The symbolic time system within a culture may present a broad range of historical variation. By the way in which the polar aspects of the figura are emphasized, a tradition may differ in style and in institutional form. For example, Manichaeism and other forms of religious dualism explain the confrontation inherent in the intentional relation as a conflict between two opposite and independent systems of reality and two orders of time. Other religious systems, such as Judaism, connect the religious polarities into one order of relation and correlate the intentional confrontation with the time itself of the intentional bond.

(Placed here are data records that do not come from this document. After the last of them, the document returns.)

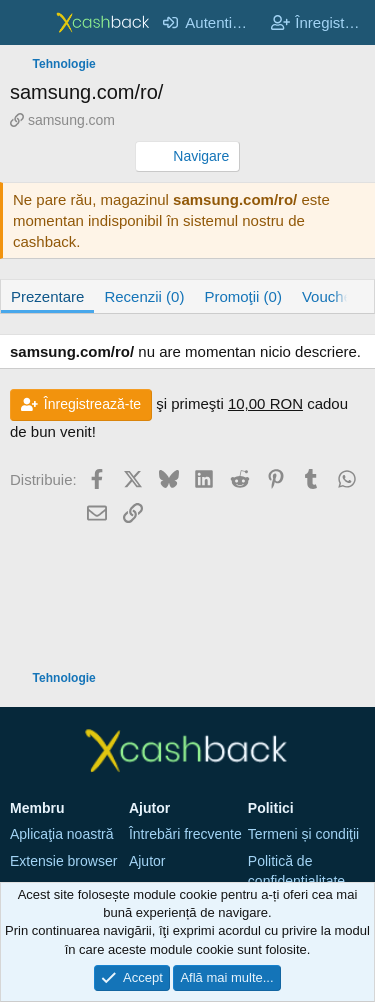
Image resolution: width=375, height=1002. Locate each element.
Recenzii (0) (144, 296)
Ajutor (147, 861)
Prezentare (47, 296)
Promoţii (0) (243, 296)
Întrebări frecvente (185, 834)
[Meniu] (27, 23)
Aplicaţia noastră (62, 834)
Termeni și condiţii (303, 834)
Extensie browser (63, 861)
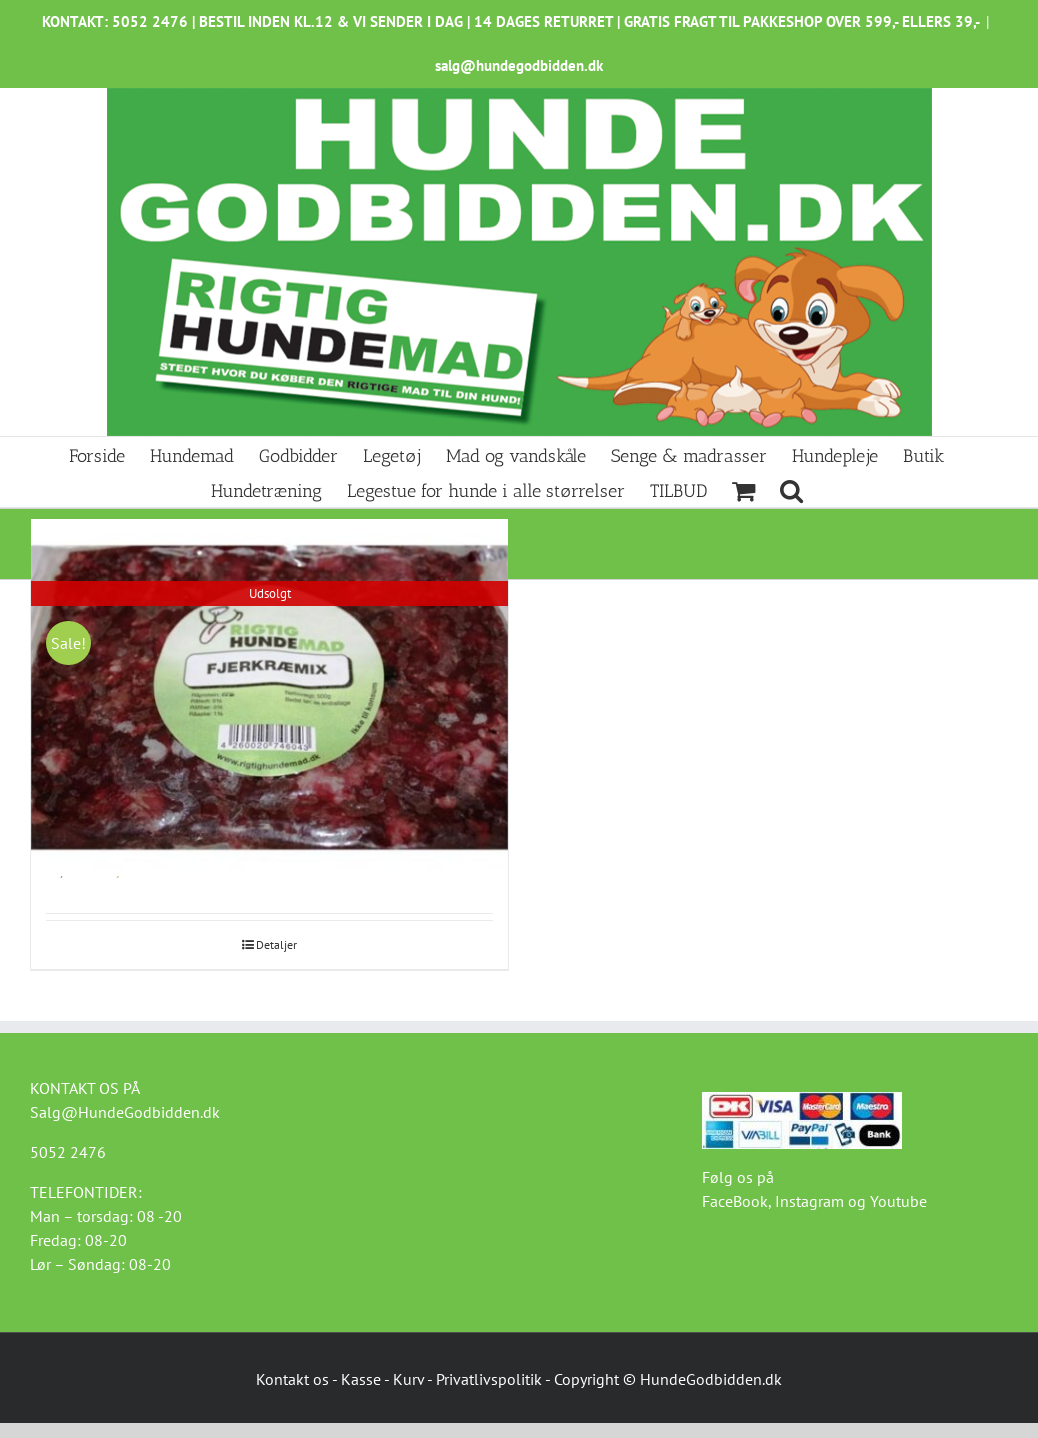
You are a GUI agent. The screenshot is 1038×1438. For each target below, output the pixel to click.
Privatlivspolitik (489, 1379)
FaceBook (735, 1201)
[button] (791, 489)
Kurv (408, 1379)
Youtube (898, 1201)
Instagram (809, 1201)
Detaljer (276, 944)
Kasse (361, 1379)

Particular historical styles within one religion, while maintaining the temporal integrity of the figura, may differ in the interpretation and emphasis that they give to the epigenetic or to the performative orders of symbolic time or to one of the dominant symbols. But the religious figura is simultaneously a transformative nascent state and a living tradition. Symbolic time, by sustaining a system of religious reciprocity, an intentional vision, and a processual articulation of reality, is structured in its development and unity as an epiphany of intentional life.
See Also
Calendars; Ritual.
Bibliography
Mircea Eliade's Cosmos and History: The Myth of the Eternal Return (New York, 1954) remains the fundamental study of periodical return to the mythical time of the origin. Henri Hubert and Marcel Mauss, in "La représentation du temps dans la religion et la magie" in their Mélanges d'histoire des religions (Paris, 1909), pp. 189–229, first described the qualitative nature of calendrical time. The performative structure of the ritual process is analyzed in Arnold van Gennep's classic work of 1909, The Rites of Passage (Chicago, 1960), and in Victor Turner's The Ritual Process: Structure and Anti-Structure (Chicago, 1969). Francesco Alberoni has made a significant contribution to the understanding of dynamic structures of the nascent state in Movement and Institution (New York, 1984). Symbolic intentionality is presented in relation to the Christian liturgical year in my book Tempo symbolico: Liturgia della vita (Brescia, 1985). Henri-Irénée Marrou offers a thoughtful approach to the theological interpretation of time and history in Théologie de l'histoire (Paris, 1968). For an illuminating analysis of studies of time in ancient cultures and of the concept of periodicity in historiography, see Arnaldo Momigliano's "Time in Ancient Historiography," in his Essays in Ancient and Modern Historiography (Middletown, Conn., 1977). Clifford Geertz's The Interpretation of Cultures (New York, 1973) makes an important contribution to the study of religion as a symbolic system. The temporal forms within narrative are discussed by Paul Ricoeur in Time and Narrative (Chicago, 1984).
New Sources
Baumgarten, Albert I., ed. Apocalyptic Time. Leiden and Boston, 2000.
Bradshaw, Paul F., and Lawrence A. Hoffman. Passover and Easter: The Symbolic Structuring of Sacred Seasons. Notre Dame, Ind., 1999.